Errors are assigned upon the refusal of the trial court to give three requested instructions, but the principal question raised and argued here is as to the amount of the verdict.
[1] The first requested instruction relates to the respondent's future earning capacity. On this subject the trial court gave the usual instruction, which was not excepted to and is not now questioned; and though the one requested does not misstate the law, yet clearly to give both would have tended toward confusion rather than clarity, and it was not error to choose and give the instruction which has so often been passed upon by this court.
[2] The second requested instruction was intended to call to the attention of the jury the amount of awards provided by the industrial insurance act for similar injuries, with the qualifying words, "You are not bound by these amounts, but you may take them into consideration in determining the amount of your award." We know of no reason or authority for such an instruction.
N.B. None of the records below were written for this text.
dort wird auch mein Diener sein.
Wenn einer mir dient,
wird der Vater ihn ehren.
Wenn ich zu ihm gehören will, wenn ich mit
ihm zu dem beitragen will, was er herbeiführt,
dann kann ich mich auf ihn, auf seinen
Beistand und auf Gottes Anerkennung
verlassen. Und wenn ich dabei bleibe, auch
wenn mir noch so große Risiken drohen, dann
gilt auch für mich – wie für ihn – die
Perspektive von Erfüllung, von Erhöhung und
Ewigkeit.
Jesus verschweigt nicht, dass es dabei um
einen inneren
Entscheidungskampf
The industrial insurance act provides for insurance, not compensation, while one injured by the wrongful act of another is entitled to recover such sum as will fairly compensate him for the injury sustained.
[3] The third request was for an instruction on the question of the permanency of the injury, and the court was asked to say that "it is your duty to arrive at the question of permanency from the evidence of physicians and surgeons." The question of permanency, like any other, must be determined from all of the competent evidence in the case, and here several witnesses *Page 242 who could not be classed as physicians or surgeons gave testimony which the jury was bound to consider. The requested instruction was properly refused.
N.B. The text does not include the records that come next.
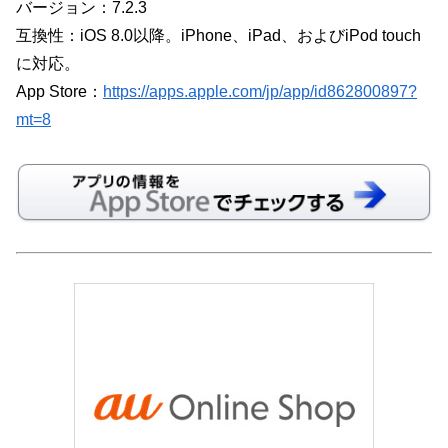
バージョン：7.2.3
互換性：iOS 8.0以降。iPhone、iPad、およびiPod touch
に対応。
App Store：
https://apps.apple.com/jp/app/id862800897?
mt=8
[4] Upon the main question, much might be said and but little be accomplished thereby. The case was tried approximately six months after the accident. Respondent had suffered intensely, and there was ample evidence to justify the jury in finding that he would suffer severely for a long time to come. There was considerable conflict in the expert testimony as to whether the respondent, as the result of his injuries, was suffering from a "Volkmann's contracture" or a "pinched muscular spiral nerve," but all agreed that his condition was serious. One school held to the view that the respondent had lost ninety per cent of the use of his left arm and hand, with the possibility of a two or three per cent improvement, or that, instead of improvement, his condition might grow worse. The other school thought that, by an operation upon the nerve which they considered affected, there was a chance for considerable improvement. The testimony of one of these will bear the construction that, in his opinion, there was a very fair chance that such an operation might restore the use of the arm to an extent which would permit the respondent to again labor at his occupation as a logger. The jury evidently found that the injury was permanent, which was their privilege, and, under all the facts and circumstances disclosed by the record, we cannot say that the amount of the verdict is such as to show that it was arrived at as the result of passion and prejudice.
The judgment is affirmed.
*Page 243MACKINTOSH, C.J., PARKER, ASKREN, and BRIDGES, JJ., concur.